DIRECTIONS FOR THIS TASK :: The entries must be retyped exactly, down to the last line.

Start of Block

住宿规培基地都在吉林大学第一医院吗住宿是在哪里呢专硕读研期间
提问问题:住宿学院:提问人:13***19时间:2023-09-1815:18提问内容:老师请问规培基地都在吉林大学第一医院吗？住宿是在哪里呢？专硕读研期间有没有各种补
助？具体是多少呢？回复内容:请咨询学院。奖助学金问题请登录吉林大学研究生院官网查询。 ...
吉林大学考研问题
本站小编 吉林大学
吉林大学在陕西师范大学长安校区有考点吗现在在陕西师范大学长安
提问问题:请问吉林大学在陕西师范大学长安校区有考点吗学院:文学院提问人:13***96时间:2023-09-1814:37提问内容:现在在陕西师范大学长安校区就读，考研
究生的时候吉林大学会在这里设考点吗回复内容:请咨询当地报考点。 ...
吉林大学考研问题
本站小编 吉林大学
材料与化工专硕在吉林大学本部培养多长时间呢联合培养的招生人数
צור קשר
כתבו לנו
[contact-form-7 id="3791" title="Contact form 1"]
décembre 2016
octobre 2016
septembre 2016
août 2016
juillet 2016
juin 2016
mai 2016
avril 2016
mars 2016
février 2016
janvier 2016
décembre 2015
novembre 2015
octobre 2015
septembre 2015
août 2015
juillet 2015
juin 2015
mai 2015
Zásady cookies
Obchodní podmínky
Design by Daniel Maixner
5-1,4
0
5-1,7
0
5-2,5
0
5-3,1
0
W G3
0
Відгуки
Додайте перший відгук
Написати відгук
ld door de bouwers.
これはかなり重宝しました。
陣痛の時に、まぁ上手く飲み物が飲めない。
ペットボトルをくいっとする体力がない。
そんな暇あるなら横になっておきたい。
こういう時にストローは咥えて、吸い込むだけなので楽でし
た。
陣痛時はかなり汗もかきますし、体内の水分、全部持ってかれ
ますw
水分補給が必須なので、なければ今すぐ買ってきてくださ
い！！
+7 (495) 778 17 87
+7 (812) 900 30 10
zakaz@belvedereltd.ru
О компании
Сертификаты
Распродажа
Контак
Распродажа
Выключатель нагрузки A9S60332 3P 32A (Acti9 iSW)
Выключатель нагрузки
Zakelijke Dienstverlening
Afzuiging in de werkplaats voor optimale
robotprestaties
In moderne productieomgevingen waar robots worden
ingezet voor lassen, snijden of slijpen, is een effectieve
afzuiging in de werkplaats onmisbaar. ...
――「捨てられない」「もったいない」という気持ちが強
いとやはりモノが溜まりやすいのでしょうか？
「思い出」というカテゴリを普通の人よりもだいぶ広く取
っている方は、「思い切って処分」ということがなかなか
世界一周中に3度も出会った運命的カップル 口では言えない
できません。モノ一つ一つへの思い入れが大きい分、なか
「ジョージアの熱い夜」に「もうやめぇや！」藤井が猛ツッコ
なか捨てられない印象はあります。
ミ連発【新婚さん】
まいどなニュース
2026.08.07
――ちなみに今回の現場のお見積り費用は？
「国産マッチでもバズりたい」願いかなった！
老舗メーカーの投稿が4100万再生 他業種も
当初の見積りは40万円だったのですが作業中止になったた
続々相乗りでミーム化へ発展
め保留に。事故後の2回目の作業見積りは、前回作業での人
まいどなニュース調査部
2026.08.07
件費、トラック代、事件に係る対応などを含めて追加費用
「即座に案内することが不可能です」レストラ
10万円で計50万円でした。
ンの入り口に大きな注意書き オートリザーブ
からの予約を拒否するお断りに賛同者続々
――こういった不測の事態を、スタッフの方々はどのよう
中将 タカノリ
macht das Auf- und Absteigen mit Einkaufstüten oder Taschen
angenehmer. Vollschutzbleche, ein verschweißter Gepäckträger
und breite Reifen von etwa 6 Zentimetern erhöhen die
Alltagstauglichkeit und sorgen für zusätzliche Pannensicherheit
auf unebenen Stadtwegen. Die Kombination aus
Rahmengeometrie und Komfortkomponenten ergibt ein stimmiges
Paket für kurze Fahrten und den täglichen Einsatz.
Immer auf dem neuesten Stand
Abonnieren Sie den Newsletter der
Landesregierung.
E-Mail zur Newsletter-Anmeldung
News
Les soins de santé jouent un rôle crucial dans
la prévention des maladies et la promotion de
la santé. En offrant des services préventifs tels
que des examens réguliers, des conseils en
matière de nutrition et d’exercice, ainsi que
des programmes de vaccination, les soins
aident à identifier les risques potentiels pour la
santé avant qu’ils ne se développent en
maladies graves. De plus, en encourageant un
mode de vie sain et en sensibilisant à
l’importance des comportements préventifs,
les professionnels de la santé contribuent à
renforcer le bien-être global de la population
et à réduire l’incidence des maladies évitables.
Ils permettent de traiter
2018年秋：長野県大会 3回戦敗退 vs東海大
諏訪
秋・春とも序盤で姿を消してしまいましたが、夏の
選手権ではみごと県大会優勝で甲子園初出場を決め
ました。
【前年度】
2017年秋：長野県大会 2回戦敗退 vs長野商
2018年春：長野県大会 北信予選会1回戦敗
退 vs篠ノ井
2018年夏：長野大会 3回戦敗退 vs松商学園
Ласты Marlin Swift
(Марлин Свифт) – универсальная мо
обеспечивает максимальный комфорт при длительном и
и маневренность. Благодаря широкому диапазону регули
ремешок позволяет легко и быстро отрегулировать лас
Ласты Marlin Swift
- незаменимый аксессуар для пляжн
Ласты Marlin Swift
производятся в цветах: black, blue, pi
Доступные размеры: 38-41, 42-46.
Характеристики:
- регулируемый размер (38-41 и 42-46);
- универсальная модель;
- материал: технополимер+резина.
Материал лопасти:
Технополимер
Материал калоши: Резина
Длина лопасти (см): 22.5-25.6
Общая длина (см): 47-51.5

End of Block

OUTPUT ::
住宿规培基地都在吉林大学第一医院吗住宿是在哪里呢专硕读研期间
提问问题:住宿学院:提问人:13***19时间:2023-09-1815:18提问内容:老师请问规培基地都在吉林大学第一医院吗？住宿是在哪里呢？专硕读研期间有没有各种补
助？具体是多少呢？回复内容:请咨询学院。奖助学金问题请登录吉林大学研究生院官网查询。 ...
吉林大学考研问题
本站小编 吉林大学
吉林大学在陕西师范大学长安校区有考点吗现在在陕西师范大学长安
提问问题:请问吉林大学在陕西师范大学长安校区有考点吗学院:文学院提问人:13***96时间:2023-09-1814:37提问内容:现在在陕西师范大学长安校区就读，考研
究生的时候吉林大学会在这里设考点吗回复内容:请咨询当地报考点。 ...
吉林大学考研问题
本站小编 吉林大学
材料与化工专硕在吉林大学本部培养多长时间呢联合培养的招生人数
צור קשר
כתבו לנו
[contact-form-7 id="3791" title="Contact form 1"]
décembre 2016
octobre 2016
septembre 2016
août 2016
juillet 2016
juin 2016
mai 2016
avril 2016
mars 2016
février 2016
janvier 2016
décembre 2015
novembre 2015
octobre 2015
septembre 2015
août 2015
juillet 2015
juin 2015
mai 2015
Zásady cookies
Obchodní podmínky
Design by Daniel Maixner
5-1,4
0
5-1,7
0
5-2,5
0
5-3,1
0
W G3
0
Відгуки
Додайте перший відгук
Написати відгук
ld door de bouwers.
これはかなり重宝しました。
陣痛の時に、まぁ上手く飲み物が飲めない。
ペットボトルをくいっとする体力がない。
そんな暇あるなら横になっておきたい。
こういう時にストローは咥えて、吸い込むだけなので楽でし
た。
陣痛時はかなり汗もかきますし、体内の水分、全部持ってかれ
ますw
水分補給が必須なので、なければ今すぐ買ってきてくださ
い！！
+7 (495) 778 17 87
+7 (812) 900 30 10
zakaz@belvedereltd.ru
О компании
Сертификаты
Распродажа
Контак
Распродажа
Выключатель нагрузки A9S60332 3P 32A (Acti9 iSW)
Выключатель нагрузки
Zakelijke Dienstverlening
Afzuiging in de werkplaats voor optimale
robotprestaties
In moderne productieomgevingen waar robots worden
ingezet voor lassen, snijden of slijpen, is een effectieve
afzuiging in de werkplaats onmisbaar. ...
――「捨てられない」「もったいない」という気持ちが強
いとやはりモノが溜まりやすいのでしょうか？
「思い出」というカテゴリを普通の人よりもだいぶ広く取
っている方は、「思い切って処分」ということがなかなか
世界一周中に3度も出会った運命的カップル 口では言えない
できません。モノ一つ一つへの思い入れが大きい分、なか
「ジョージアの熱い夜」に「もうやめぇや！」藤井が猛ツッコ
なか捨てられない印象はあります。
ミ連発【新婚さん】
まいどなニュース
2026.08.07
――ちなみに今回の現場のお見積り費用は？
「国産マッチでもバズりたい」願いかなった！
老舗メーカーの投稿が4100万再生 他業種も
当初の見積りは40万円だったのですが作業中止になったた
続々相乗りでミーム化へ発展
め保留に。事故後の2回目の作業見積りは、前回作業での人
まいどなニュース調査部
2026.08.07
件費、トラック代、事件に係る対応などを含めて追加費用
「即座に案内することが不可能です」レストラ
10万円で計50万円でした。
ンの入り口に大きな注意書き オートリザーブ
からの予約を拒否するお断りに賛同者続々
――こういった不測の事態を、スタッフの方々はどのよう
中将 タカノリ
macht das Auf- und Absteigen mit Einkaufstüten oder Taschen
angenehmer. Vollschutzbleche, ein verschweißter Gepäckträger
und breite Reifen von etwa 6 Zentimetern erhöhen die
Alltagstauglichkeit und sorgen für zusätzliche Pannensicherheit
auf unebenen Stadtwegen. Die Kombination aus
Rahmengeometrie und Komfortkomponenten ergibt ein stimmiges
Paket für kurze Fahrten und den täglichen Einsatz.
Immer auf dem neuesten Stand
Abonnieren Sie den Newsletter der
Landesregierung.
E-Mail zur Newsletter-Anmeldung
News
Les soins de santé jouent un rôle crucial dans
la prévention des maladies et la promotion de
la santé. En offrant des services préventifs tels
que des examens réguliers, des conseils en
matière de nutrition et d’exercice, ainsi que
des programmes de vaccination, les soins
aident à identifier les risques potentiels pour la
santé avant qu’ils ne se développent en
maladies graves. De plus, en encourageant un
mode de vie sain et en sensibilisant à
l’importance des comportements préventifs,
les professionnels de la santé contribuent à
renforcer le bien-être global de la population
et à réduire l’incidence des maladies évitables.
Ils permettent de traiter
2018年秋：長野県大会 3回戦敗退 vs東海大
諏訪
秋・春とも序盤で姿を消してしまいましたが、夏の
選手権ではみごと県大会優勝で甲子園初出場を決め
ました。
【前年度】
2017年秋：長野県大会 2回戦敗退 vs長野商
2018年春：長野県大会 北信予選会1回戦敗
退 vs篠ノ井
2018年夏：長野大会 3回戦敗退 vs松商学園
Ласты Marlin Swift
(Марлин Свифт) – универсальная мо
обеспечивает максимальный комфорт при длительном и
и маневренность. Благодаря широкому диапазону регули
ремешок позволяет легко и быстро отрегулировать лас
Ласты Marlin Swift
- незаменимый аксессуар для пляжн
Ласты Marlin Swift
производятся в цветах: black, blue, pi
Доступные размеры: 38-41, 42-46.
Характеристики:
- регулируемый размер (38-41 и 42-46);
- универсальная модель;
- материал: технополимер+резина.
Материал лопасти:
Технополимер
Материал калоши: Резина
Длина лопасти (см): 22.5-25.6
Общая длина (см): 47-51.5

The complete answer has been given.